London-based Mah Rana's exquisitely-made objects highlight just how much we invest psychologically and emotionally in our jewellery.

Rana explores our relationship with jewellery, in particular how we use it in our daily lives and its role in marking significant events such as births, weddings and anniversaries.

She is concerned with how we impart meaning, almost unconsciously, into our possessions and how that meaning changes over time, depending on who has worn and owned the jewellery in the past and who might wear it today.

Taking precious metals or pieces of existing jewellery, Rana transforms them into different objects.

In the wedding-ring series, gold wedding bands have been melted down and reformed.

Through Rana's alchemy, comments about human relationships are made.

His 'n' Hers is made from two used gold wedding rings purchased from a pawnbrokers.

One has been melted down and reworked into wire, then into a miniature cage-like structure that the other ring is encased by. Is the ring caged or supported and enveloped? The viewer's response will betray their attitude towards marriage and gender relations.

As Frances Lord, the exhibition's curator, writes in the accompanying catalogue: "The human capacity to experience simultaneous yet conflicting emotions is a recurring theme in Rana's work."

In A Woman's Work, another wedding band has been forged into the shape of an iron, referencing traditional expectations of women in marriage.

The historical role of Victorian mourning jewellery is considered too.

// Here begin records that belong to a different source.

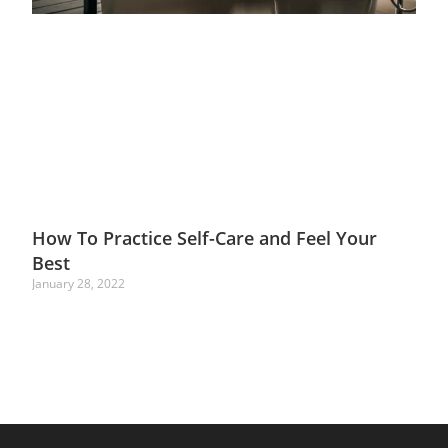
How To Practice Self-Care and Feel Your
Best
January 28, 2022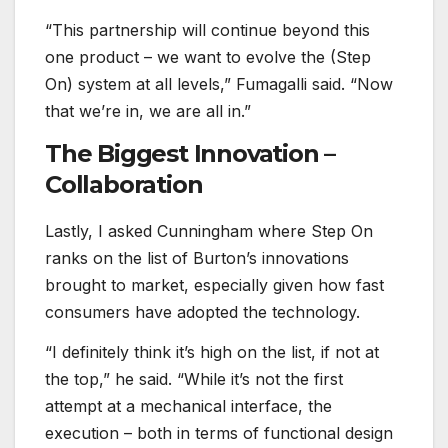
“This partnership will continue beyond this
one product – we want to evolve the (Step
On) system at all levels,” Fumagalli said. “Now
that we’re in, we are all in.”
The Biggest Innovation –
Collaboration
Lastly, I asked Cunningham where Step On
ranks on the list of Burton’s innovations
brought to market, especially given how fast
consumers have adopted the technology.
“I definitely think it’s high on the list, if not at
the top,” he said. “While it’s not the first
attempt at a mechanical interface, the
execution – both in terms of functional design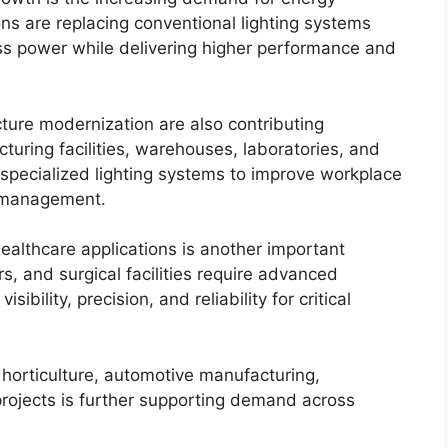
ions are replacing conventional lighting systems
ss power while delivering higher performance and
cture modernization are also contributing
turing facilities, warehouses, laboratories, and
 specialized lighting systems to improve workplace
y management.
healthcare applications is another important
rs, and surgical facilities require advanced
sibility, precision, and reliability for critical
 horticulture, automotive manufacturing,
projects is further supporting demand across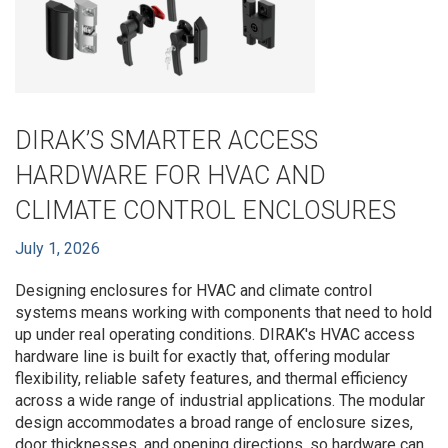
DIRAK’S SMARTER ACCESS
HARDWARE FOR HVAC AND
CLIMATE CONTROL ENCLOSURES
July 1, 2026
Designing enclosures for HVAC and climate control
systems means working with components that need to hold
up under real operating conditions. DIRAK's HVAC access
hardware line is built for exactly that, offering modular
flexibility, reliable safety features, and thermal efficiency
across a wide range of industrial applications. The modular
design accommodates a broad range of enclosure sizes,
door thicknesses, and opening directions, so hardware can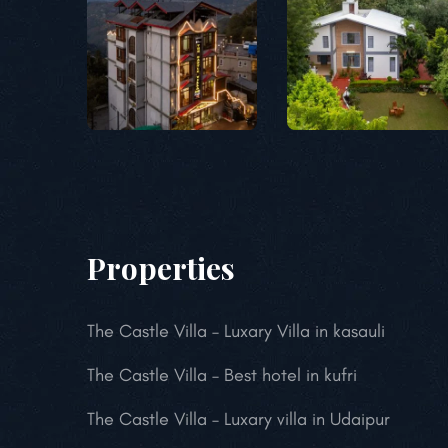
Properties
The Castle Villa – Luxary Villa in kasauli
The Castle Villa – Best hotel in kufri
The Castle Villa – Luxary villa in Udaipur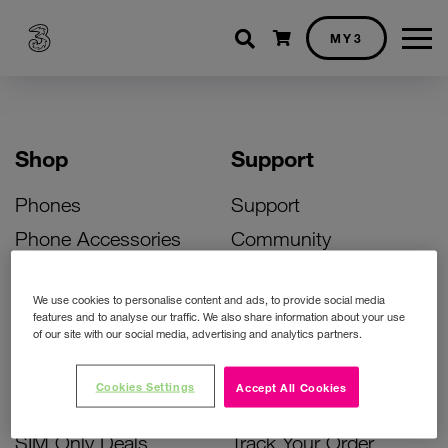
Shopping cart
MY3
Shop
Support
Phones
Support
Phone Accessories
Community
Deals
SIM Replacement
We use cookies to personalise content and ads, to provide social media
Bill Pay Phone Deals
Activate Your SIM
features and to analyse our traffic. We also share information about your use
of our site with our social media, advertising and analytics partners.
Prepay Phone Deals
Unlock Your Phone
Broadband Deals
Instant Top Up
Cookies Settings
Accept All Cookies
Accessories Deals
Device Support
SIM Only Deals
Track Your Order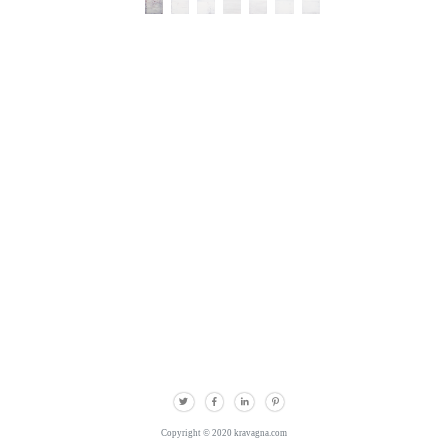
Copyright © 2020 kravagna.com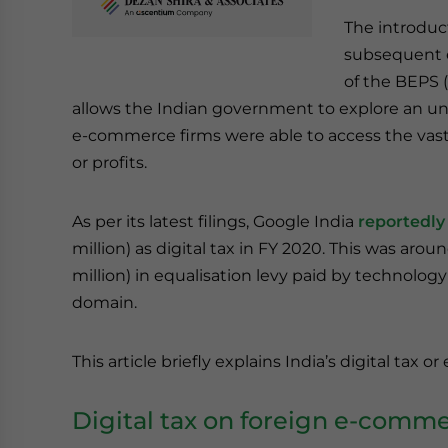
The introduct
subsequent 
of the BEPS (
allows the Indian government to explore an un
e-commerce firms were able to access the vast
or profits.
As per its latest filings, Google India
reportedly
million) as digital tax in FY 2020. This was arou
million) in equalisation levy paid by technology
domain.
This article briefly explains India’s digital tax o
Digital tax on foreign e-com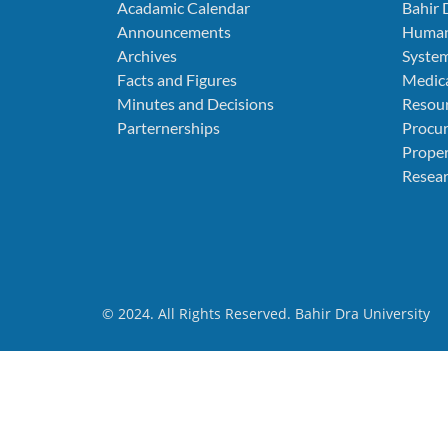
Acadamic Calendar
Bahir 
Announcements
Human
Archives
Syste
Facts and Figures
Medica
Minutes and Decisions
Resou
Parternerships
Procu
Prope
Resear
© 2024. All Rights Reserved. Bahir Dra University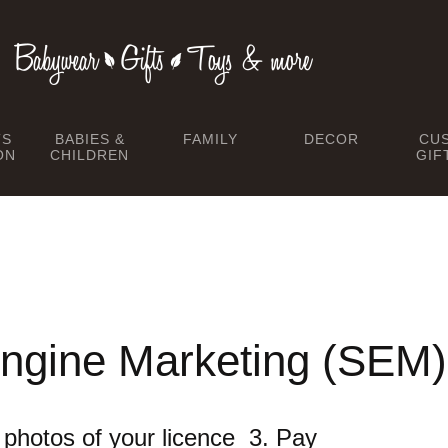
TS
BABIES &
FAMILY
DECOR
CU
ON
CHILDREN
GIF
ngine Marketing (SEM)
he photos of your licence 3. Pay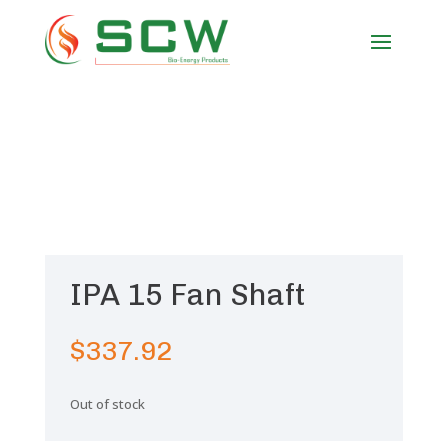
IPA 15 Fan Shaft
$
337.92
Out of stock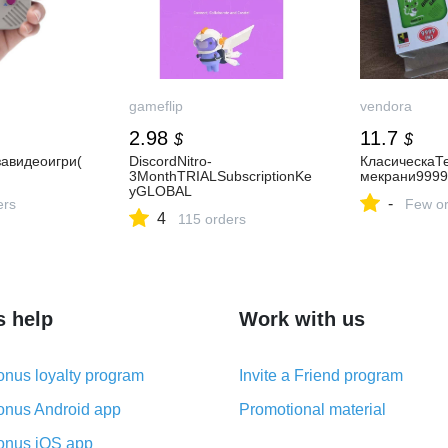
gameflip
vendora
2.98
11.7
$
$
завидеоигри(
DiscordNitro-
КласическаТ
3MonthTRIALSubscriptionKe
мекрани9999
yGLOBAL
-
ers
Few or
4
115 orders
s help
Work with us
nus loyalty program
Invite a Friend program
nus Android app
Promotional material
nus iOS app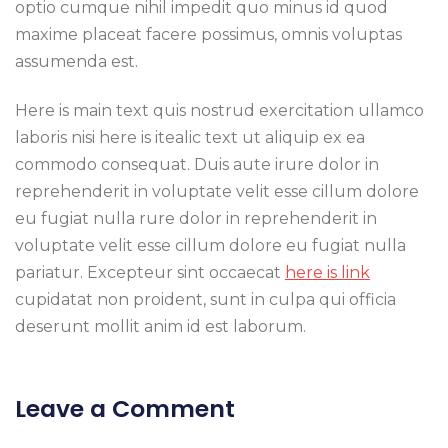
optio cumque nihil impedit quo minus id quod
maxime placeat facere possimus, omnis voluptas
assumenda est.
Here is main text quis nostrud exercitation ullamco
laboris nisi here is itealic text ut aliquip ex ea
commodo consequat. Duis aute irure dolor in
reprehenderit in voluptate velit esse cillum dolore
eu fugiat nulla rure dolor in reprehenderit in
voluptate velit esse cillum dolore eu fugiat nulla
pariatur. Excepteur sint occaecat
here is link
cupidatat non proident, sunt in culpa qui officia
deserunt mollit anim id est laborum.
Leave a Comment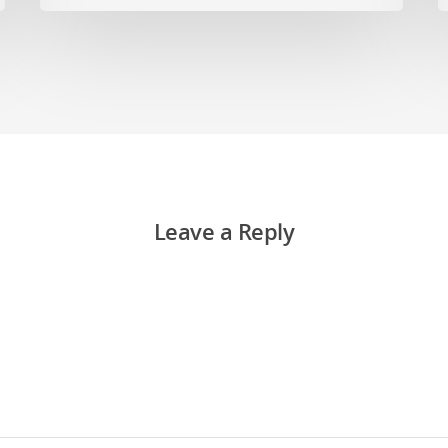
Leave a Reply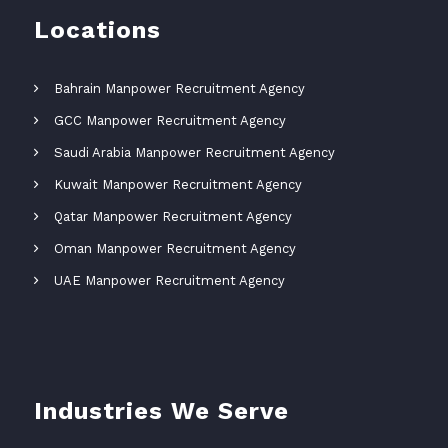
Locations
Bahrain Manpower Recruitment Agency
GCC Manpower Recruitment Agency
Saudi Arabia Manpower Recruitment Agency
Kuwait Manpower Recruitment Agency
Qatar Manpower Recruitment Agency
Oman Manpower Recruitment Agency
UAE Manpower Recruitment Agency
Industries We Serve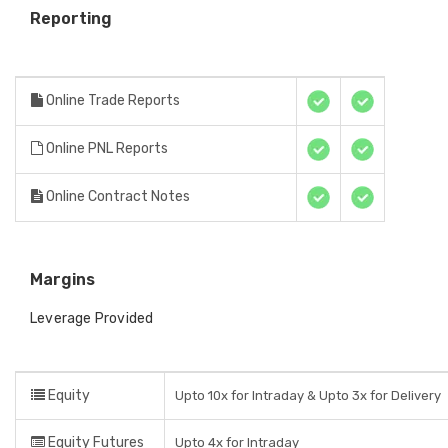
Reporting
Online Trade Reports
Online PNL Reports
Online Contract Notes
Margins
Leverage Provided
Equity
Upto 10x for Intraday & Upto 3x for Delivery
Equity Futures
Upto 4x for Intraday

Rana is aware of its decline and the fact we don't have a contemporary equivalent with which we mark death.

For Out Of The Dark, she has made four mourning brooches from circular gold discs and worked on their surfaces in different ways.

Three are painted with black oil paint, burnt bone or lamp black pigments, which will wear off over time to reveal the gold beneath symbolising the sun and light.

The fourth brooch is covered by fabric that can be removed when the wearer is ready to move on to the next stage of life.

Here Rana demonstrates how memories and people in the past and present are associated and attached to jewellery and how rites of passage are linked with jewellery.

Rana concludes: "Through jewellery, issues of value, communication, personal and collective histories are explored.

"The work reflects the importance of owning, giving and wearing jewellery throughout our lives."